Glucose Isomerase

Glucose isomerase (GI, EC 5.3.1.5), also known as xylose isomerase, D-xylose isomerase, D-xylose keto isomerase, and D-xylose ketol-isomerase, is an isomerase that isomerizes aldose, such as D-xylose, D-glucose, D-ribose, etc., to the corresponding ketose. The systematic name of this enzyme class is D-xylose aldose-ketose-isomerase. Glucose isomerase has a wide range of sources, including microorganisms, such as bacteria, fungi and actinomycetes, as well as plants and animals. Glucose isomerase is a key enzyme in the industrial production of high fructose corn syrup and fuel ethanol.

Enzymatic Properties

• Substrate specificity

Glucose isomerase has a wide range of substrates, in addition to D-glucose and D-xylose, glucose isomerase can also catalyze substrates such as D-ribose, L-arabinose, L-rhamnose, D-allose, deoxyglucose, etc. However, glucose isomerase can only catalyze the conversion of the alpha-optical isomer of D-glucose or D-xylose, but not the beta-optical isomer.

• Optimum Temperature and pH

The optimum pH of glucose isomerase is usually slightly alkaline, between 7.0 and 9.0. Under the acidic conditions, the enzyme activity of most species is very low. The optimal reaction temperature of glucose isomerase is generally 70-80°C.

• Metal Ion Requirement and Inhibitors

GI requires a divalent cation such as Mg²⁺, Co²⁺, or Mn²⁺, or a combination of these cations, for maximum activity. Although both Mg²⁺ and Co²⁺ are essential for activity, they play differential roles. While Mg²⁺ is superior to Co²⁺ as an activator, Co²⁺ is responsible for stabilization of the enzyme by holding the ordered conformation, especially the quaternary structure of the enzyme.

Structure

Although glucose isomerases from different species have certain differences in the primary structure of proteins, they have similar spatial structures. Glucose isomerases are all non-glycoproteins and are generally present in the form of tetramers or dimers. Its subunit monomer has a molecular mass of 19-52 kD. The tetrameric subunits are bound by non-covalent bonds without disulfide bonds, the binding between dimers is stronger than the binding between subunits in dimers. The group of subunits is symmetrically distributed, and each subunit monomer is divided into two domains.

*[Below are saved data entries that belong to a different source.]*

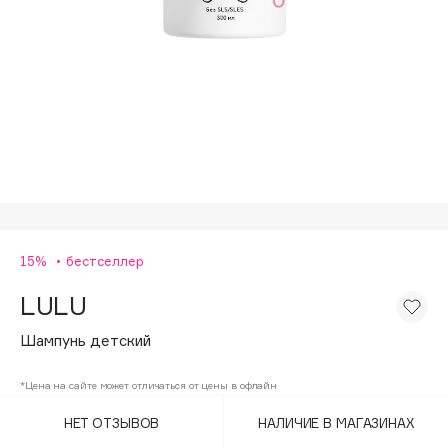
Подарки
Tom Ford
HFC
Для дома
Angiopharm
Техника
KIKO Milano
Estée Lauder
Clarins
0 - 9
15%
бестселлер
100BON
22|11
LULU
Шампунь детский
A
*Цена на сайте может отличаться от цены в офлайн
Acqua di Parma
НЕТ ОТЗЫВОВ
НАЛИЧИЕ В МАГАЗИНАХ
Acque di Italia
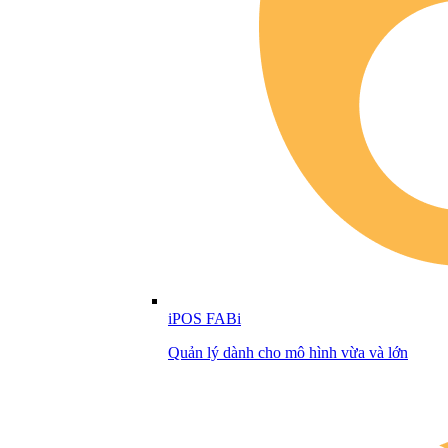
iPOS FABi
Quản lý dành cho mô hình vừa và lớn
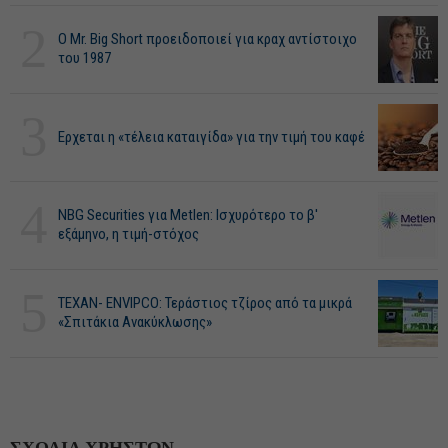
2
O Mr. Big Short προειδοποιεί για κραχ αντίστοιχο
του 1987
3
Ερχεται η «τέλεια καταιγίδα» για την τιμή του καφέ
4
NBG Securities για Metlen: Ισχυρότερο το β'
εξάμηνο, η τιμή-στόχος
5
ΤΕΧΑΝ- ENVIPCO: Τεράστιος τζίρος από τα μικρά
«Σπιτάκια Ανακύκλωσης»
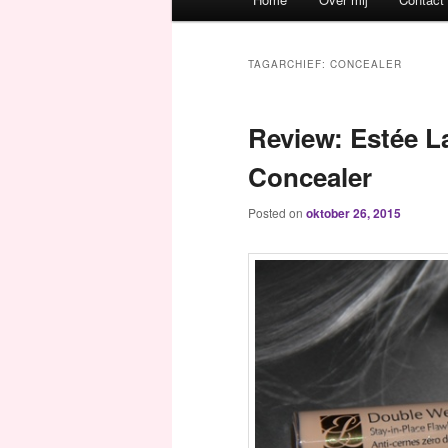
Spring naar de primaire inh
Spring naar de secundaire 
TAGARCHIEF:
CONCEALER
Review: Estée L
Concealer
Posted on
oktober 26, 2015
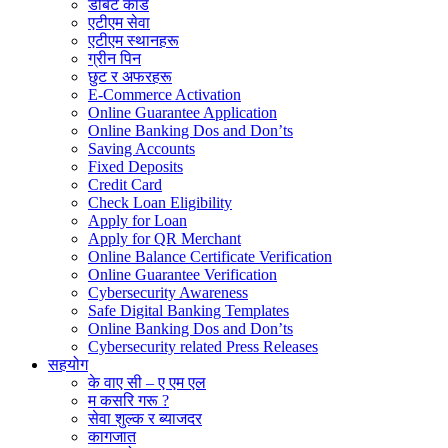
डेबिट कार्ड
एटीएम सेवा
एटीएम स्थानहरू
ग्रीन पिन
छुट र अफरहरू
E-Commerce Activation
Online Guarantee Application
Online Banking Dos and Don’ts
Saving Accounts
Fixed Deposits
Credit Card
Check Loan Eligibility
Apply for Loan
Apply for QR Merchant
Online Balance Certificate Verification
Online Guarantee Verification
Cybersecurity Awareness
Safe Digital Banking Templates
Online Banking Dos and Don’ts
Cybersecurity related Press Releases
सहयोग
के वाए सी – ए एम एल
म कसरि गरू ?
सेवा शुल्क र ब्याजदर
कागजात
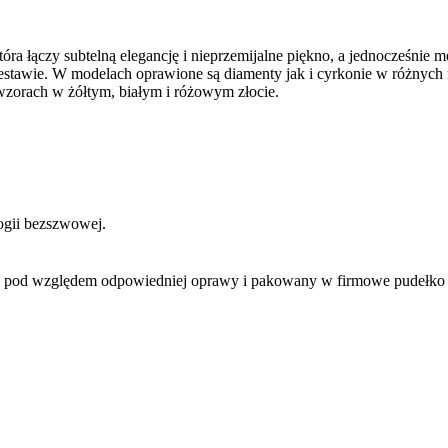
 łączy subtelną elegancję i nieprzemijalne piękno, a jednocześnie
zestawie. W modelach oprawione są diamenty jak i cyrkonie w różnych
wzorach w żółtym, białym i różowym złocie.
ogii bezszwowej.
y pod względem odpowiedniej oprawy i pakowany w firmowe pudełko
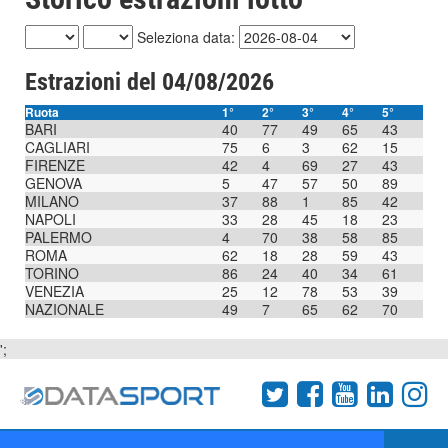
Seleziona data:
Estrazioni del 04/08/2026
Ruota
1°
2°
3°
4°
5°
BARI
40
77
49
65
43
CAGLIARI
75
6
3
62
15
FIRENZE
42
4
69
27
43
GENOVA
5
47
57
50
89
MILANO
37
88
1
85
42
NAPOLI
33
28
45
18
23
PALERMO
4
70
38
58
85
ROMA
62
18
28
59
43
TORINO
86
24
40
34
61
VENEZIA
25
12
78
53
39
NAZIONALE
49
7
65
62
70
';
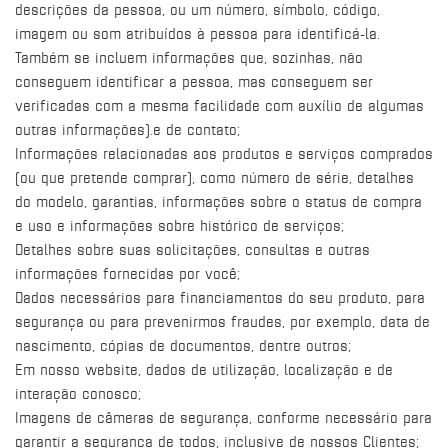
descrições da pessoa, ou um número, símbolo, código,
imagem ou som atribuídos à pessoa para identificá-la.
Também se incluem informações que, sozinhas, não
conseguem identificar a pessoa, mas conseguem ser
verificadas com a mesma facilidade com auxílio de algumas
outras informações).e de contato;
Informações relacionadas aos produtos e serviços comprados
(ou que pretende comprar), como número de série, detalhes
do modelo, garantias, informações sobre o status de compra
e uso e informações sobre histórico de serviços;
Detalhes sobre suas solicitações, consultas e outras
informações fornecidas por você;
Dados necessários para financiamentos do seu produto, para
segurança ou para prevenirmos fraudes, por exemplo, data de
nascimento, cópias de documentos, dentre outros;
Em nosso website, dados de utilização, localização e de
interação conosco;
Imagens de câmeras de segurança, conforme necessário para
garantir a segurança de todos, inclusive de nossos Clientes;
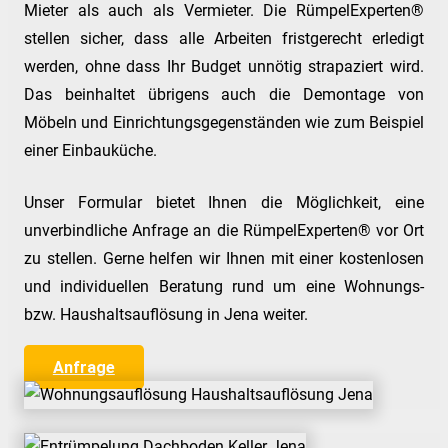
Mieter als auch als Vermieter. Die RümpelExperten®
stellen sicher, dass alle Arbeiten fristgerecht erledigt
werden, ohne dass Ihr Budget unnötig strapaziert wird.
Das beinhaltet übrigens auch die Demontage von
Möbeln und Einrichtungsgegenständen wie zum Beispiel
einer Einbauküche.
Unser Formular bietet Ihnen die Möglichkeit, eine
unverbindliche Anfrage an die RümpelExperten® vor Ort
zu stellen. Gerne helfen wir Ihnen mit einer kostenlosen
und individuellen Beratung rund um eine Wohnungs-
bzw. Haushaltsauflösung in Jena weiter.
Anfrage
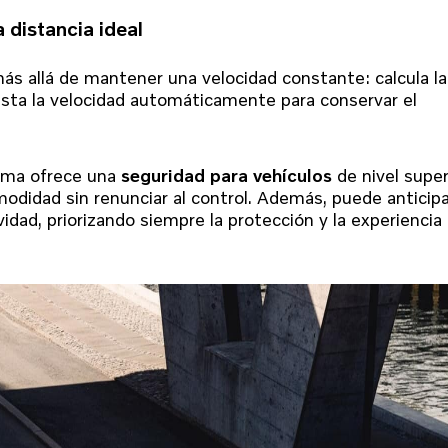
 distancia ideal
ás allá de mantener una velocidad constante: calcula la
justa la velocidad automáticamente para conservar el
tema ofrece una
seguridad para vehículos
de nivel super
odidad sin renunciar al control. Además, puede anticip
idad, priorizando siempre la protección y la experiencia 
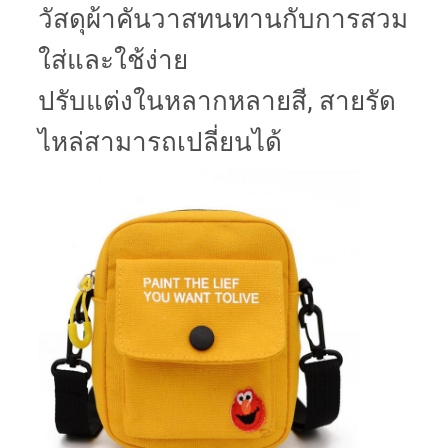
วัสดุผ้าคันวาสทนทานกับการสวม
ใส่และใช้ง่าย
ปรับแต่งในหลากหลายสี, สายรัด
ไหล่สามารถเปลี่ยนได้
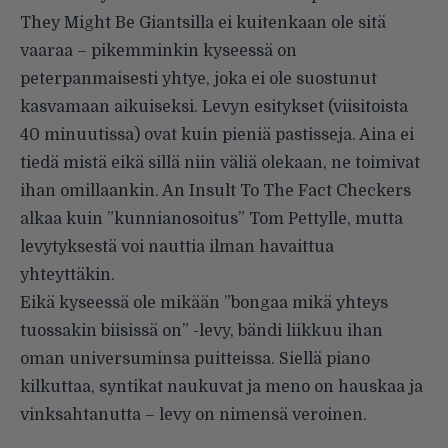
They Might Be Giantsilla ei kuitenkaan ole sitä
vaaraa – pikemminkin kyseessä on
peterpanmaisesti yhtye, joka ei ole suostunut
kasvamaan aikuiseksi. Levyn esitykset (viisitoista
40 minuutissa) ovat kuin pieniä pastisseja. Aina ei
tiedä mistä eikä sillä niin väliä olekaan, ne toimivat
ihan omillaankin. An Insult To The Fact Checkers
alkaa kuin ”kunnianosoitus” Tom Pettylle, mutta
levytyksestä voi nauttia ilman havaittua
yhteyttäkin.
Eikä kyseessä ole mikään ”bongaa mikä yhteys
tuossakin biisissä on” -levy, bändi liikkuu ihan
oman universuminsa puitteissa. Siellä piano
kilkuttaa, syntikat naukuvat ja meno on hauskaa ja
vinksahtanutta – levy on nimensä veroinen.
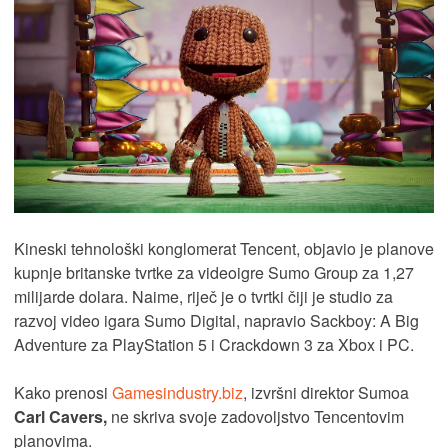
Kineski tehnološki konglomerat Tencent, objavio je planove
kupnje britanske tvrtke za videoigre Sumo Group za 1,27
milijarde dolara. Naime, riječ je o tvrtki čiji je studio za
razvoj video igara Sumo Digital, napravio Sackboy: A Big
Adventure za PlayStation 5 i Crackdown 3 za Xbox i PC.
Kako prenosi
Gamesindustry.biz
, izvršni direktor Sumoa
Carl Cavers,
ne skriva svoje zadovoljstvo Tencentovim
planovima.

The N-terminal main domain consists of a "catalytic pocket" consisting of 8 strands of α/β helical folded structure, the inner layer consists of 8 parallel β-sheets, and the outer layer consists of 8 strands of α-helix alternately adjacent to the β-sheets. The peptide chain of the α-helix is antiparallel to the β-sheet, and the active center is located at the near C-terminus of the β-sheet. The small domain at the C-terminus is randomly coiled by a few α-helix into an irregular circular structure away from the N-terminus, which participates in the interaction between the subunits and the construction of the active center. The tetrameric glucose isomerase has four active centers, which are pocket-shaped, and the active center is located at the near C-terminus of the β-barrel of the subunit catalytic domain. Each active center consists of two adjacent subunits, containing two divalent metal ion binding sites, as well as conserved residues associated with substrate binding and catalytic processes.

Mechanism of Action

The catalytic mechanism of GI has been a subject of great interest to researchers. Earlier, GI was assumed to function in a manner similar to sugar phosphate isomerases and to follow the ene-diol mechanism. Recent studies have attributed the action of GI to a hydride shift mechanism. Knowledge of active-site configuration is a prerequisite for studying the structure-function relationship of the enzyme. Different approaches have been used to study the active site of GI and to delineate its mechanism of action. These include (i) chemical modification, (ii) X-ray crystallography, and (iii) isotope exchange. The main features of the mechanism proposed for GI are ring opening of the substrate, isomerization via a hydride shift from C-2 to C-1, and ring closure of the product.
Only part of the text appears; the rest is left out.